9. Sum of Digits in a Given Number

class Solution {
public int addDigits(int num) {
if(num < 10) return num; // Base case

int sum = 0;
while(num > 0) {
sum += num % 10;
num /= 10;
}

return addDigits(sum); // Recursive case
}
}
  • Time Complexity: O(log N)
    • The function processes each digit of the number.
  • Space Complexity: O(log N)
    • The recursion stack will have a depth proportional to the number of digits.
  • Important Notes:
    • The base case ensures the recursion stops when the number is a single digit.
    • The function reduces the number to a single digit by summing its digits.

10. Fibonacci Number

class Solution {
public int fib(int n) {
if(n==0) return 0; // Base case
if(n==1) return 1; // Base case

return fib(n-1) + fib(n-2); // Recursive case
}
}
  • Time Complexity: O(2^N)
    • The function makes two recursive calls for each Fibonacci number.
  • Space Complexity: O(N)
    • The recursion stack will have a depth of N.
  • Important Notes:
    • The base cases for n == 0 and n == 1 are essential.
    • This approach is inefficient due to repeated calculations; consider using memoization or dynamic programming for optimization.

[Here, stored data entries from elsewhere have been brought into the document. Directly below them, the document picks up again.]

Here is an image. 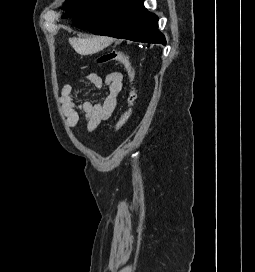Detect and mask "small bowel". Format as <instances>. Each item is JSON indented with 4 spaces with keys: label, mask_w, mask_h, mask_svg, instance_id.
Wrapping results in <instances>:
<instances>
[{
    "label": "small bowel",
    "mask_w": 255,
    "mask_h": 272,
    "mask_svg": "<svg viewBox=\"0 0 255 272\" xmlns=\"http://www.w3.org/2000/svg\"><path fill=\"white\" fill-rule=\"evenodd\" d=\"M86 81L97 89H105L104 99L99 103L89 101L76 103L72 96L73 88L65 84L60 93V103L70 127H77L81 119L85 120L88 132L94 131L98 125L109 119L117 105V98L122 90L123 76L119 72H111L103 80L96 73H89Z\"/></svg>",
    "instance_id": "obj_1"
}]
</instances>
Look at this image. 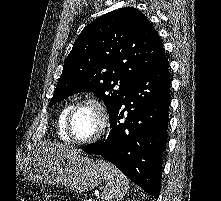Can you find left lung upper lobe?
Returning <instances> with one entry per match:
<instances>
[{
	"mask_svg": "<svg viewBox=\"0 0 221 201\" xmlns=\"http://www.w3.org/2000/svg\"><path fill=\"white\" fill-rule=\"evenodd\" d=\"M164 57L163 44L143 13L133 7L109 12L85 27L74 42L50 106L74 93L93 92L111 116Z\"/></svg>",
	"mask_w": 221,
	"mask_h": 201,
	"instance_id": "1",
	"label": "left lung upper lobe"
}]
</instances>
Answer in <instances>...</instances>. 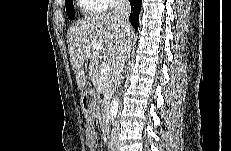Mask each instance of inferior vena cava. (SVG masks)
<instances>
[{
    "mask_svg": "<svg viewBox=\"0 0 231 151\" xmlns=\"http://www.w3.org/2000/svg\"><path fill=\"white\" fill-rule=\"evenodd\" d=\"M131 13V5L128 0H115L114 2V9H113V16L118 21L121 29L128 35H130V32L132 31L131 25L129 23V15ZM132 46V42H129V44L122 50V53L120 55V60L118 62V70L122 71L125 60L127 59V56L130 53ZM119 85V83H118ZM118 134H119V126L117 122L114 123V127L111 132V147H114L118 142Z\"/></svg>",
    "mask_w": 231,
    "mask_h": 151,
    "instance_id": "inferior-vena-cava-1",
    "label": "inferior vena cava"
}]
</instances>
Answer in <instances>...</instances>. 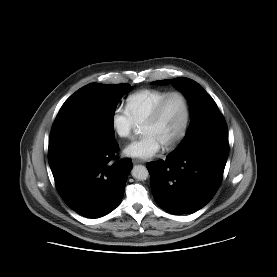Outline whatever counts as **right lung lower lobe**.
<instances>
[{
    "label": "right lung lower lobe",
    "mask_w": 277,
    "mask_h": 277,
    "mask_svg": "<svg viewBox=\"0 0 277 277\" xmlns=\"http://www.w3.org/2000/svg\"><path fill=\"white\" fill-rule=\"evenodd\" d=\"M118 144L74 124H53L48 161L56 188L67 206L98 218L121 201L132 160H118Z\"/></svg>",
    "instance_id": "98d812e1"
}]
</instances>
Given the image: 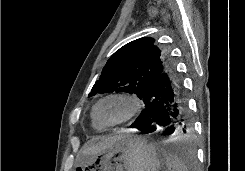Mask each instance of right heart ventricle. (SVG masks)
Segmentation results:
<instances>
[{
  "label": "right heart ventricle",
  "instance_id": "obj_1",
  "mask_svg": "<svg viewBox=\"0 0 245 171\" xmlns=\"http://www.w3.org/2000/svg\"><path fill=\"white\" fill-rule=\"evenodd\" d=\"M92 123H93V126L96 128V129H98V130H100V129H102L103 128V126H101L94 118H93V116H92Z\"/></svg>",
  "mask_w": 245,
  "mask_h": 171
}]
</instances>
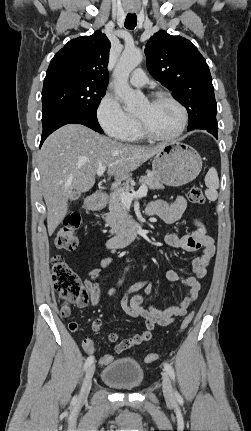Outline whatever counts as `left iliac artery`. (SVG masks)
I'll use <instances>...</instances> for the list:
<instances>
[{
  "label": "left iliac artery",
  "mask_w": 251,
  "mask_h": 431,
  "mask_svg": "<svg viewBox=\"0 0 251 431\" xmlns=\"http://www.w3.org/2000/svg\"><path fill=\"white\" fill-rule=\"evenodd\" d=\"M164 368H165L166 372L169 374L170 378L173 381H175V373H174L173 367L169 363L165 362ZM175 395H176V397H179V393L177 391H175Z\"/></svg>",
  "instance_id": "obj_1"
}]
</instances>
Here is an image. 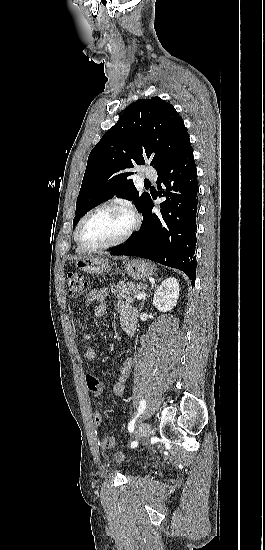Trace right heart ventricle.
Segmentation results:
<instances>
[{
	"mask_svg": "<svg viewBox=\"0 0 265 550\" xmlns=\"http://www.w3.org/2000/svg\"><path fill=\"white\" fill-rule=\"evenodd\" d=\"M77 251L78 252H83L84 250H82L79 246L77 247Z\"/></svg>",
	"mask_w": 265,
	"mask_h": 550,
	"instance_id": "obj_1",
	"label": "right heart ventricle"
}]
</instances>
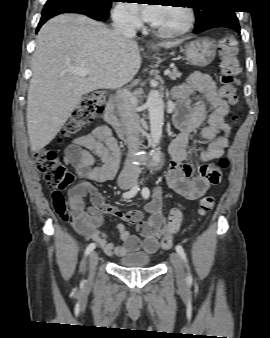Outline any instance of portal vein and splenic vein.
Listing matches in <instances>:
<instances>
[{
    "instance_id": "portal-vein-and-splenic-vein-1",
    "label": "portal vein and splenic vein",
    "mask_w": 270,
    "mask_h": 338,
    "mask_svg": "<svg viewBox=\"0 0 270 338\" xmlns=\"http://www.w3.org/2000/svg\"><path fill=\"white\" fill-rule=\"evenodd\" d=\"M67 72L74 73L75 75H78L80 77H85L89 74V70L83 67H78V68H69L66 70ZM170 70L167 69L164 71V75H169Z\"/></svg>"
}]
</instances>
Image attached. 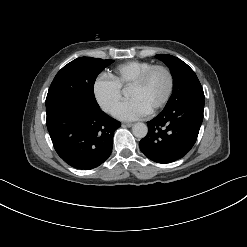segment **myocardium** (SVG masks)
<instances>
[{"label":"myocardium","instance_id":"myocardium-1","mask_svg":"<svg viewBox=\"0 0 247 247\" xmlns=\"http://www.w3.org/2000/svg\"><path fill=\"white\" fill-rule=\"evenodd\" d=\"M156 70H162L166 73L168 77V88L162 100L150 110V113L157 112L158 110L163 108L172 96L174 86H175V79H174V75L171 69L161 64L152 65L130 84V87H140L144 85L146 81L148 80V78L150 77V75Z\"/></svg>","mask_w":247,"mask_h":247}]
</instances>
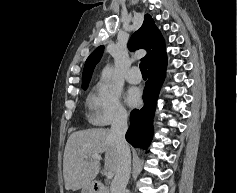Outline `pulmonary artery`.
<instances>
[{"label": "pulmonary artery", "mask_w": 237, "mask_h": 193, "mask_svg": "<svg viewBox=\"0 0 237 193\" xmlns=\"http://www.w3.org/2000/svg\"><path fill=\"white\" fill-rule=\"evenodd\" d=\"M126 80L131 84L140 83L142 81V76L139 69L137 67H132L126 75Z\"/></svg>", "instance_id": "e3ab8cb5"}]
</instances>
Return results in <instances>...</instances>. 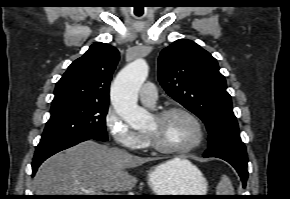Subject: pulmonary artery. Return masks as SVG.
I'll return each instance as SVG.
<instances>
[{"label":"pulmonary artery","instance_id":"e3ab8cb5","mask_svg":"<svg viewBox=\"0 0 290 199\" xmlns=\"http://www.w3.org/2000/svg\"><path fill=\"white\" fill-rule=\"evenodd\" d=\"M140 101L147 106H154L157 101V90L153 83L144 84L139 91Z\"/></svg>","mask_w":290,"mask_h":199}]
</instances>
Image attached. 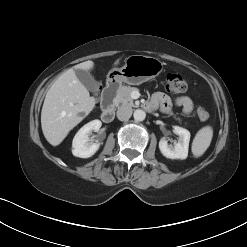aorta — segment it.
Instances as JSON below:
<instances>
[{"label":"aorta","instance_id":"aorta-1","mask_svg":"<svg viewBox=\"0 0 247 247\" xmlns=\"http://www.w3.org/2000/svg\"><path fill=\"white\" fill-rule=\"evenodd\" d=\"M133 117L136 121H143L146 117V113L141 109H136L134 111Z\"/></svg>","mask_w":247,"mask_h":247}]
</instances>
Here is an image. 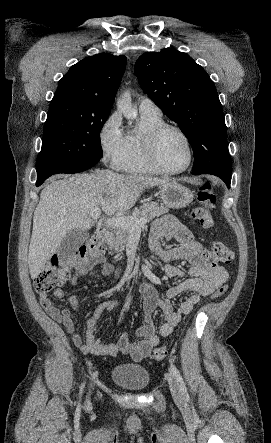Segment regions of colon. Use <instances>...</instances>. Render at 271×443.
<instances>
[{
	"label": "colon",
	"instance_id": "colon-1",
	"mask_svg": "<svg viewBox=\"0 0 271 443\" xmlns=\"http://www.w3.org/2000/svg\"><path fill=\"white\" fill-rule=\"evenodd\" d=\"M198 206L191 213L190 218L193 222L203 228L213 226L212 210L216 204V195L212 184L204 182L196 193ZM106 252L103 243L96 240L89 241L81 245L69 262H64L59 257H53L34 281V288L39 294H47L53 289L61 286L66 280L71 270L79 262L98 263ZM205 257L216 264L230 263L234 258L233 252L222 242L215 241L207 250ZM228 291V285H221L212 295L213 299L222 297ZM167 349L164 347L156 348L152 351L150 357L154 360H162L167 356Z\"/></svg>",
	"mask_w": 271,
	"mask_h": 443
}]
</instances>
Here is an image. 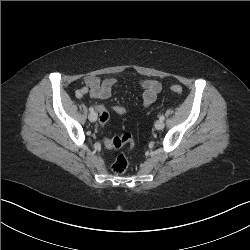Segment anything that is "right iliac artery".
Here are the masks:
<instances>
[{
	"mask_svg": "<svg viewBox=\"0 0 250 250\" xmlns=\"http://www.w3.org/2000/svg\"><path fill=\"white\" fill-rule=\"evenodd\" d=\"M90 112H94V109L92 107L89 108Z\"/></svg>",
	"mask_w": 250,
	"mask_h": 250,
	"instance_id": "right-iliac-artery-1",
	"label": "right iliac artery"
}]
</instances>
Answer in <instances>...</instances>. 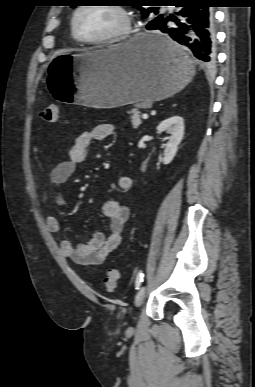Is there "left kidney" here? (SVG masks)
Returning <instances> with one entry per match:
<instances>
[{
	"instance_id": "5707ae66",
	"label": "left kidney",
	"mask_w": 255,
	"mask_h": 387,
	"mask_svg": "<svg viewBox=\"0 0 255 387\" xmlns=\"http://www.w3.org/2000/svg\"><path fill=\"white\" fill-rule=\"evenodd\" d=\"M158 133L166 132L169 134L168 142L164 150L163 164L171 163L176 155L177 147L180 144L184 135L183 118L175 115L162 121L157 127Z\"/></svg>"
}]
</instances>
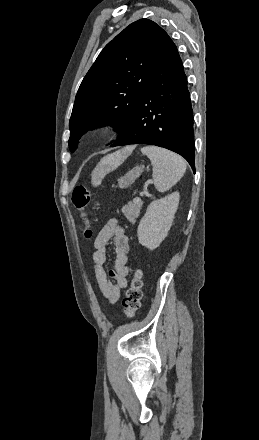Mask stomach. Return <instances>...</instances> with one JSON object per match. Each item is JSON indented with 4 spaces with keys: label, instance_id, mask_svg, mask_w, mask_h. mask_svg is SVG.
Masks as SVG:
<instances>
[{
    "label": "stomach",
    "instance_id": "stomach-1",
    "mask_svg": "<svg viewBox=\"0 0 259 440\" xmlns=\"http://www.w3.org/2000/svg\"><path fill=\"white\" fill-rule=\"evenodd\" d=\"M144 166H137L128 171L124 176H122L118 180V184L121 188H127L131 186L134 181L141 175L143 172Z\"/></svg>",
    "mask_w": 259,
    "mask_h": 440
}]
</instances>
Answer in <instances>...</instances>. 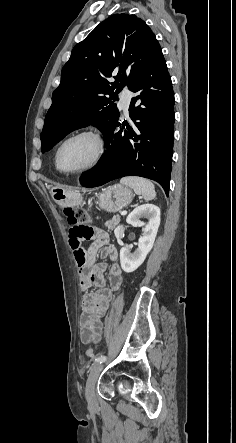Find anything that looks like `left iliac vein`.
<instances>
[{
    "mask_svg": "<svg viewBox=\"0 0 236 443\" xmlns=\"http://www.w3.org/2000/svg\"><path fill=\"white\" fill-rule=\"evenodd\" d=\"M102 368L103 365L100 363L93 365L90 369V373L86 382L85 397L89 408L92 411H95L97 409L95 386Z\"/></svg>",
    "mask_w": 236,
    "mask_h": 443,
    "instance_id": "1",
    "label": "left iliac vein"
}]
</instances>
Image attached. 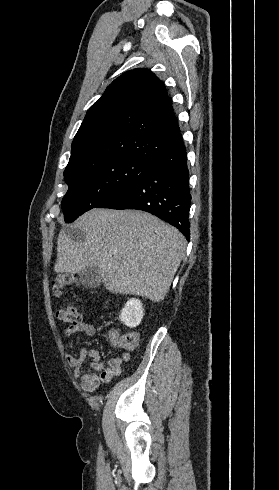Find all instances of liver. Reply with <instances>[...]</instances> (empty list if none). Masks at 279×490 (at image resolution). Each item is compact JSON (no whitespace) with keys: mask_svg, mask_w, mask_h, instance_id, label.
<instances>
[{"mask_svg":"<svg viewBox=\"0 0 279 490\" xmlns=\"http://www.w3.org/2000/svg\"><path fill=\"white\" fill-rule=\"evenodd\" d=\"M84 242L60 232L57 274L97 266L106 290L162 302L180 266L186 240L176 228L141 210L94 208L74 222Z\"/></svg>","mask_w":279,"mask_h":490,"instance_id":"1","label":"liver"}]
</instances>
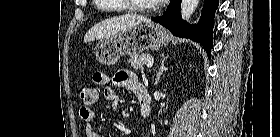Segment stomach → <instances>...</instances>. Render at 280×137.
I'll list each match as a JSON object with an SVG mask.
<instances>
[{"label": "stomach", "mask_w": 280, "mask_h": 137, "mask_svg": "<svg viewBox=\"0 0 280 137\" xmlns=\"http://www.w3.org/2000/svg\"><path fill=\"white\" fill-rule=\"evenodd\" d=\"M170 41L168 33L155 23H143L100 40L94 55L103 65H113L124 55H139L159 50Z\"/></svg>", "instance_id": "stomach-1"}]
</instances>
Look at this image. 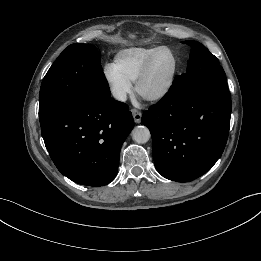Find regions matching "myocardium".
Returning <instances> with one entry per match:
<instances>
[{
    "mask_svg": "<svg viewBox=\"0 0 261 261\" xmlns=\"http://www.w3.org/2000/svg\"><path fill=\"white\" fill-rule=\"evenodd\" d=\"M161 51H168L171 53V55L173 57V68H172L171 74H170L167 82L164 84V86H162L159 90H157L153 93H144L142 91V86L149 75V72H150V69H151V66L153 64L155 57ZM177 73H178V57H177L176 53L170 47L160 46L148 58V60L144 64L142 70L140 71L138 77L136 78L135 91L141 98H143L146 101L159 102V101L163 100L164 98H166L167 95L171 92V90L174 86L176 77H177Z\"/></svg>",
    "mask_w": 261,
    "mask_h": 261,
    "instance_id": "myocardium-1",
    "label": "myocardium"
}]
</instances>
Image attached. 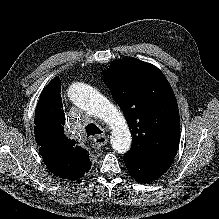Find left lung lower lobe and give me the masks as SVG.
Masks as SVG:
<instances>
[{"mask_svg": "<svg viewBox=\"0 0 219 219\" xmlns=\"http://www.w3.org/2000/svg\"><path fill=\"white\" fill-rule=\"evenodd\" d=\"M129 173L140 183H149L158 179L171 166V160H156L149 157H123Z\"/></svg>", "mask_w": 219, "mask_h": 219, "instance_id": "1", "label": "left lung lower lobe"}]
</instances>
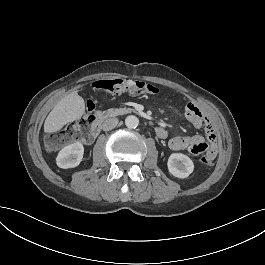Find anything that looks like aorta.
Returning a JSON list of instances; mask_svg holds the SVG:
<instances>
[{"mask_svg": "<svg viewBox=\"0 0 265 265\" xmlns=\"http://www.w3.org/2000/svg\"><path fill=\"white\" fill-rule=\"evenodd\" d=\"M125 125L130 128H136L139 125V119L134 115H129L125 118Z\"/></svg>", "mask_w": 265, "mask_h": 265, "instance_id": "aorta-1", "label": "aorta"}]
</instances>
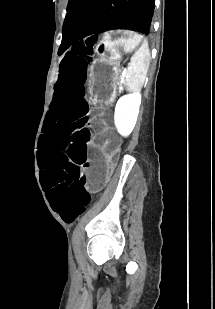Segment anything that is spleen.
Instances as JSON below:
<instances>
[{"instance_id":"1","label":"spleen","mask_w":215,"mask_h":309,"mask_svg":"<svg viewBox=\"0 0 215 309\" xmlns=\"http://www.w3.org/2000/svg\"><path fill=\"white\" fill-rule=\"evenodd\" d=\"M150 62V52L147 40L142 42L137 52L131 56V64L126 70V82L128 90L137 92L144 84L147 74V68Z\"/></svg>"}]
</instances>
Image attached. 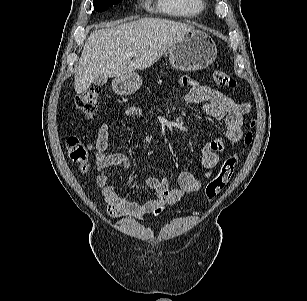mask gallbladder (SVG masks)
<instances>
[{
	"instance_id": "1",
	"label": "gallbladder",
	"mask_w": 307,
	"mask_h": 301,
	"mask_svg": "<svg viewBox=\"0 0 307 301\" xmlns=\"http://www.w3.org/2000/svg\"><path fill=\"white\" fill-rule=\"evenodd\" d=\"M106 82L107 77L104 75H99L94 79L93 84L96 86H103L104 84H106Z\"/></svg>"
}]
</instances>
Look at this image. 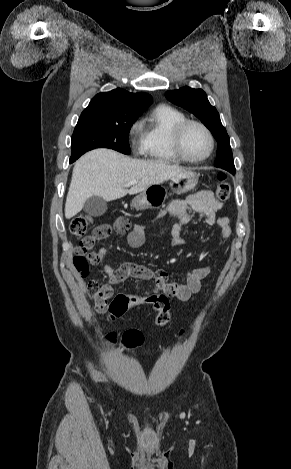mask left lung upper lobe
Listing matches in <instances>:
<instances>
[{
  "instance_id": "obj_1",
  "label": "left lung upper lobe",
  "mask_w": 291,
  "mask_h": 469,
  "mask_svg": "<svg viewBox=\"0 0 291 469\" xmlns=\"http://www.w3.org/2000/svg\"><path fill=\"white\" fill-rule=\"evenodd\" d=\"M165 96L172 103L197 116L211 131L218 146L214 165L235 174L229 136L221 123L218 111L209 103L206 93L202 89L186 86L179 90L167 91Z\"/></svg>"
}]
</instances>
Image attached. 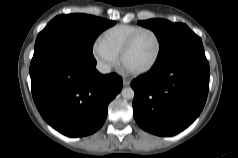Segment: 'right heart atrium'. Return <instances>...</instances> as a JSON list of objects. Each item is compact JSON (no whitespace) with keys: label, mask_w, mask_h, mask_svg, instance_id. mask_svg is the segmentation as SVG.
<instances>
[{"label":"right heart atrium","mask_w":238,"mask_h":158,"mask_svg":"<svg viewBox=\"0 0 238 158\" xmlns=\"http://www.w3.org/2000/svg\"><path fill=\"white\" fill-rule=\"evenodd\" d=\"M92 53L99 67L105 72H109L119 62L118 55L108 48L100 39L94 42Z\"/></svg>","instance_id":"d8ad5b80"}]
</instances>
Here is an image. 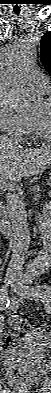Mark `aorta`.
Segmentation results:
<instances>
[{"label":"aorta","instance_id":"1","mask_svg":"<svg viewBox=\"0 0 51 393\" xmlns=\"http://www.w3.org/2000/svg\"><path fill=\"white\" fill-rule=\"evenodd\" d=\"M35 59V48L27 42L18 41L12 45L1 65L2 95L19 113H32L41 107V99L28 77ZM35 220L44 246L29 268L33 275L48 271L51 262L50 222L41 214Z\"/></svg>","mask_w":51,"mask_h":393}]
</instances>
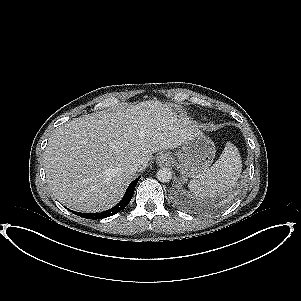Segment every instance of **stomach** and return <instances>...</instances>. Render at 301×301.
<instances>
[{
    "mask_svg": "<svg viewBox=\"0 0 301 301\" xmlns=\"http://www.w3.org/2000/svg\"><path fill=\"white\" fill-rule=\"evenodd\" d=\"M214 143L202 132L191 131L181 149L176 153L182 175L195 177L209 168L215 158Z\"/></svg>",
    "mask_w": 301,
    "mask_h": 301,
    "instance_id": "1",
    "label": "stomach"
}]
</instances>
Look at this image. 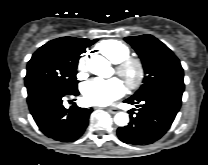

General Notes on Recursion:

  • Base Case: Always define a base case to stop the recursion.
  • Recursive Case: Ensure the problem size reduces with each recursive call.
  • Time Complexity: Often depends on the number of recursive calls.
  • Space Complexity: Depends on the depth of the recursion stack.
  • Optimization: Tail recursion and memoization can optimize recursive solutions.